PROBLEM TO WORK ON:
In the data below, which lines hold "Output"? Copy every one.

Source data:
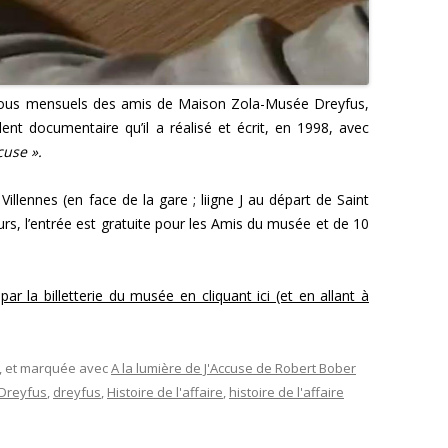
vous mensuels des amis de Maison Zola-Musée Dreyfus,
lent documentaire qu’il a réalisé et écrit, en 1998, avec
cuse ».
 Villennes (en face de la gare ; liigne J au départ de Saint
rs, l’entrée est gratuite pour les Amis du musée et de 10
r la billetterie du musée en cliquant ici (et en allant à
, et marquée avec
A la lumière de J'Accuse de Robert Bober
 Dreyfus
,
dreyfus
,
Histoire de l'affaire
,
histoire de l'affaire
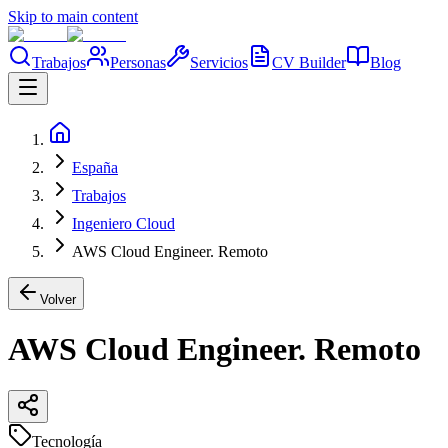
Skip to main content
Trabajos
Personas
Servicios
CV Builder
Blog
España
Trabajos
Ingeniero Cloud
AWS Cloud Engineer. Remoto
Volver
AWS Cloud Engineer. Remoto
Tecnología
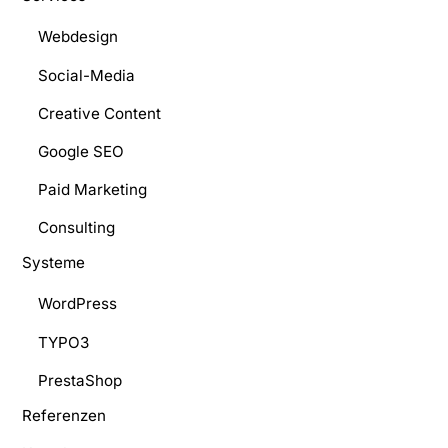
Webdesign
Social-Media
Creative Content
Google SEO
Paid Marketing
Consulting
Systeme
WordPress
TYPO3
PrestaShop
Referenzen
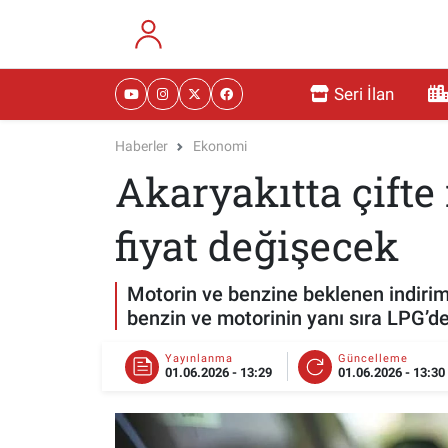
RESMİ İLANLAR
Eskişehir Nöbetçi Eczaneler
Seri İlan
GÜNDEM
Eskişehir Hava Durumu
Haberler
Ekonomi
Akaryakıtta çifte
DÜNYA
Eskişehir Namaz Vakitleri
SAĞLIK
Eskişehir Trafik Yoğunluk Haritası
fiyat değişecek
MAGAZİN
Süper Lig Puan Durumu ve Fikstür
Motorin ve benzine beklenen indirim
benzin ve motorinin yanı sıra LPG’de
KADIN
Tüm Manşetler
Yayınlanma
Güncelleme
01.06.2026 - 13:29
01.06.2026 - 13:30
TEKNOLOJİ
Son Dakika Haberleri
YEMEK
Haber Arşivi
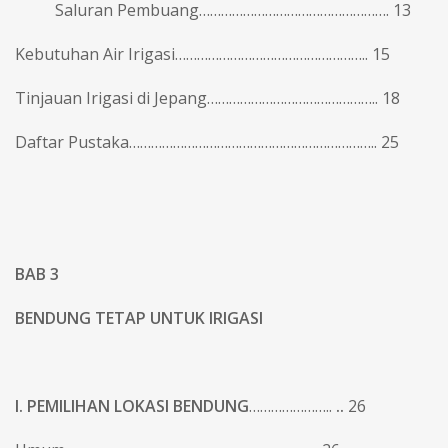
Saluran Pembuang……………………………………………. 13
Kebutuhan Air Irigasi…………………………………………….. 15
Tinjauan Irigasi di Jepang……………………………………….. 18
Daftar Pustaka………………………………………………………….. 25
BAB 3
BENDUNG TETAP UNTUK IRIGASI
I. PEMILIHAN LOKASI BENDUNG
…………………..
..
26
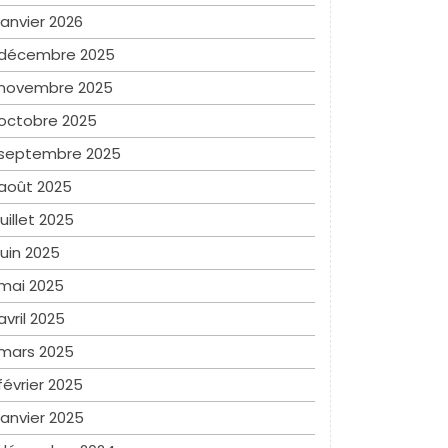
janvier 2026
décembre 2025
novembre 2025
octobre 2025
septembre 2025
août 2025
juillet 2025
juin 2025
mai 2025
avril 2025
mars 2025
février 2025
janvier 2025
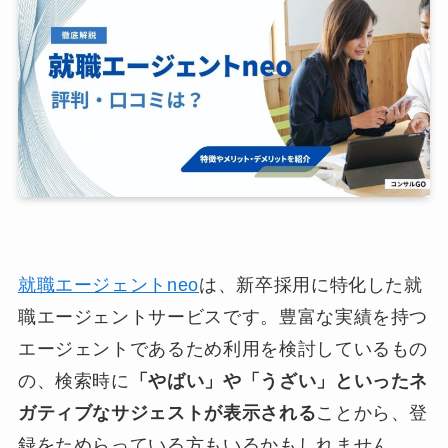
就職エージェントneo
は、新卒採用に特化した就
職エージェントサービスです。豊富な実績を持つ
エージェントであるため利用を検討しているもの
の、検索時に
「やばい」や「うざい」といったネ
ガティブなサジェストが表示される
ことから、登
録をためらっている方もいるかもしれません。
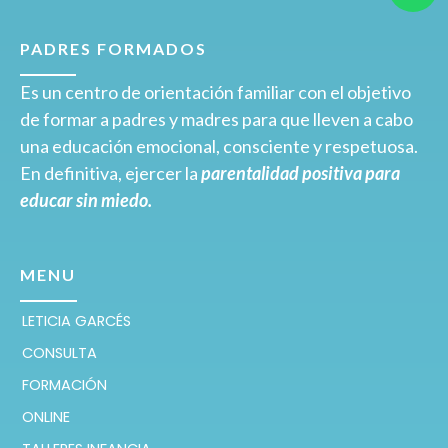
PADRES FORMADOS
Es un centro de orientación familiar con el objetivo
de formar a padres y madres para que lleven a cabo
una educación emocional, consciente y respetuosa.
En definitiva, ejercer la
parentalidad positiva para
educar sin miedo.
MENU
LETICIA GARCÉS
CONSULTA
FORMACIÓN
ONLINE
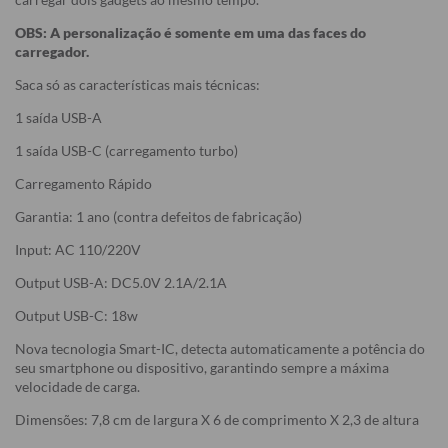
OBS: A personalização é somente em uma das faces do
carregador.
Saca só as características mais técnicas:
1 saída USB-A
1 saída USB-C (carregamento turbo)
Carregamento Rápido
Garantia: 1 ano (contra defeitos de fabricação)
Input: AC 110/220V
Output USB-A: DC5.0V 2.1A/2.1A
Output USB-C: 18w
Nova tecnologia Smart-IC, detecta automaticamente a potência do
seu smartphone ou dispositivo, garantindo sempre a máxima
velocidade de carga.
Dimensões: 7,8 cm de largura X 6 de comprimento X 2,3 de altura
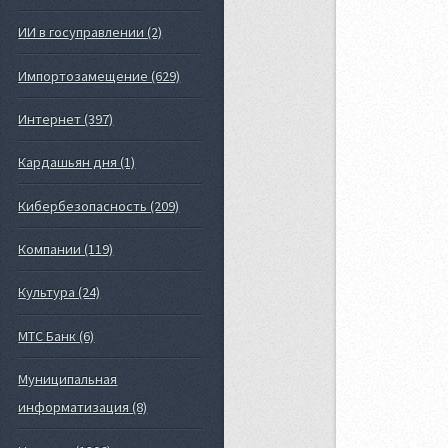
ИИ в госуправлении (2)
Импортозамещение (629)
Интернет (397)
Кардашьян дня (1)
Кибербезопасность (209)
Компании (119)
Культура (24)
МТС Банк (6)
Муниципальная
информатизация (8)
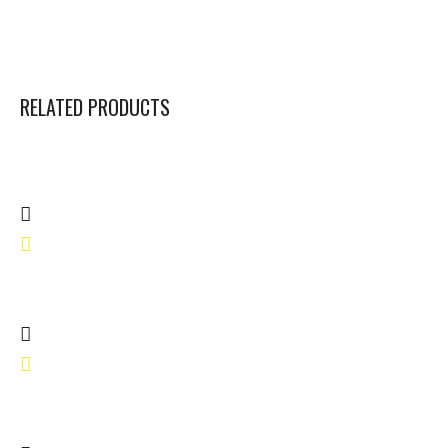
RELATED PRODUCTS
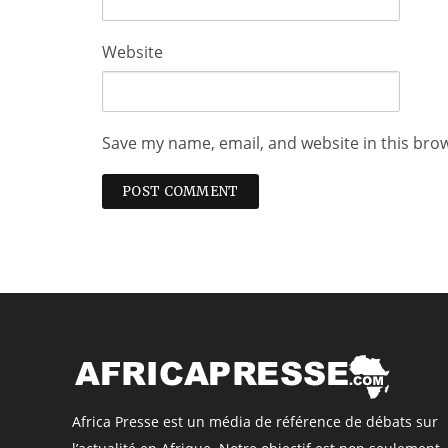
Website
Save my name, email, and website in this bro
Africa Presse est un média de référence de débats sur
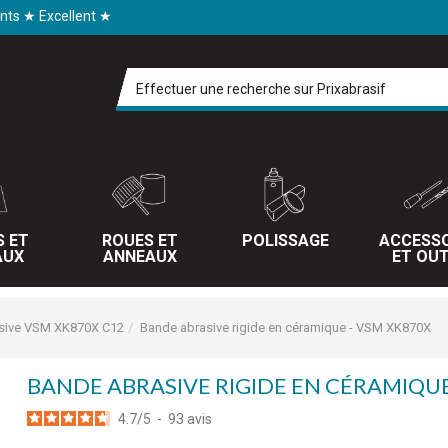
ents ★ Excellent ★
S ET
ROUES ET
POLISSAGE
ACCESSO
AUX
ANNEAUX
ET OUT
sive VSM XK870X C12
Bande abrasive rigide en céramique - VSM XK870X
BANDE ABRASIVE RIGIDE EN CÉRAMIQUE
4.7
/
5
-
93
avis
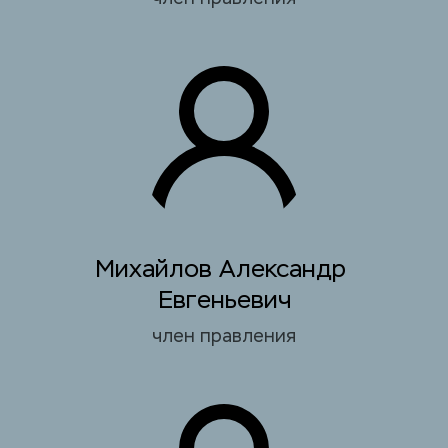
Михайлов Александр 
Евгеньевич
член правления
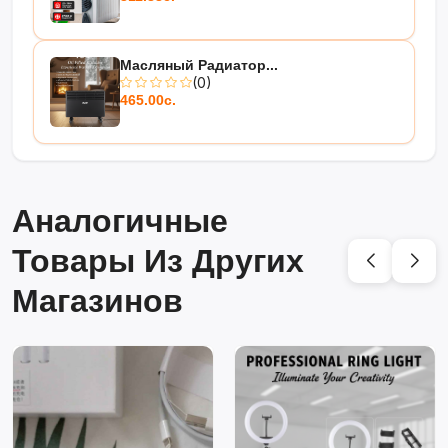
Масляный Радиатор...
(0)
465.00с.
Аналогичные
Товары Из Других
Магазинов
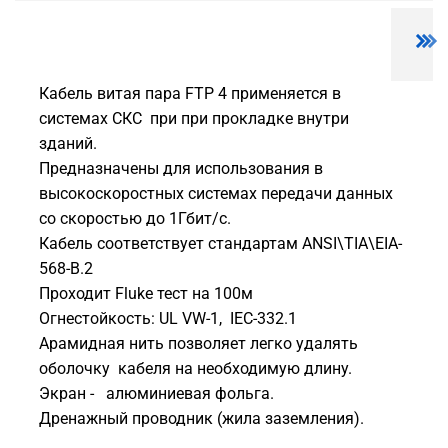
Кабель витая пара FTP 4 применяется в
системах СКС при при прокладке внутри
зданий.
Предназначены для использования в
высокоскоростных системах передачи данных
со скоростью до 1Гбит/с.
Кабель соответствует стандартам ANSI\TIA\EIA-
568-B.2
Проходит Fluke тест на 100м
Огнестойкость: UL VW-1, IEC-332.1
Арамидная нить позволяет легко удалять
оболочку кабеля на необходимую длину.
Экран - алюминиевая фольга.
Дренажный проводник (жила заземления).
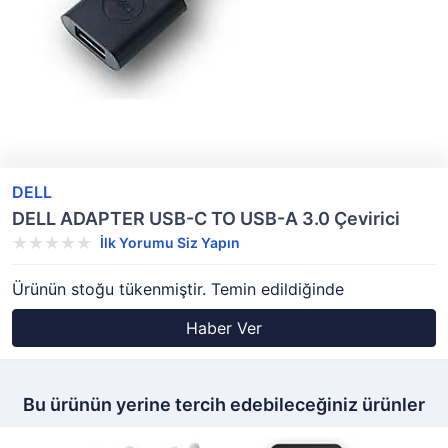
DELL
DELL ADAPTER USB-C TO USB-A 3.0 Çevirici
İlk Yorumu Siz Yapın
Ürünün stoğu tükenmiştir. Temin edildiğinde
Haber Ver
Bu ürünün yerine tercih edebileceğiniz ürünler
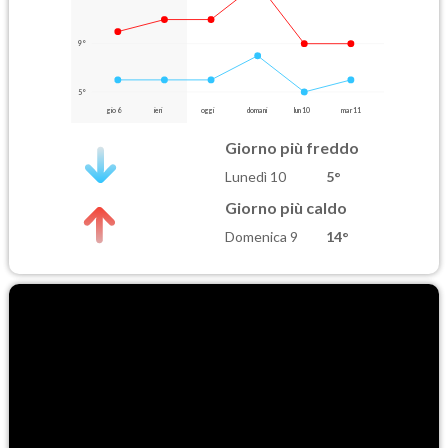
9°
5°
gio 6
ieri
oggi
domani
lun 10
mar 11
Giorno più freddo
Lunedì 10
5°
Giorno più caldo
Domenica 9
14°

ANSWER TO THIS EXERCISE:
Output USB-A: DC5.0V 2.1A/2.1A
Output USB-C: 18w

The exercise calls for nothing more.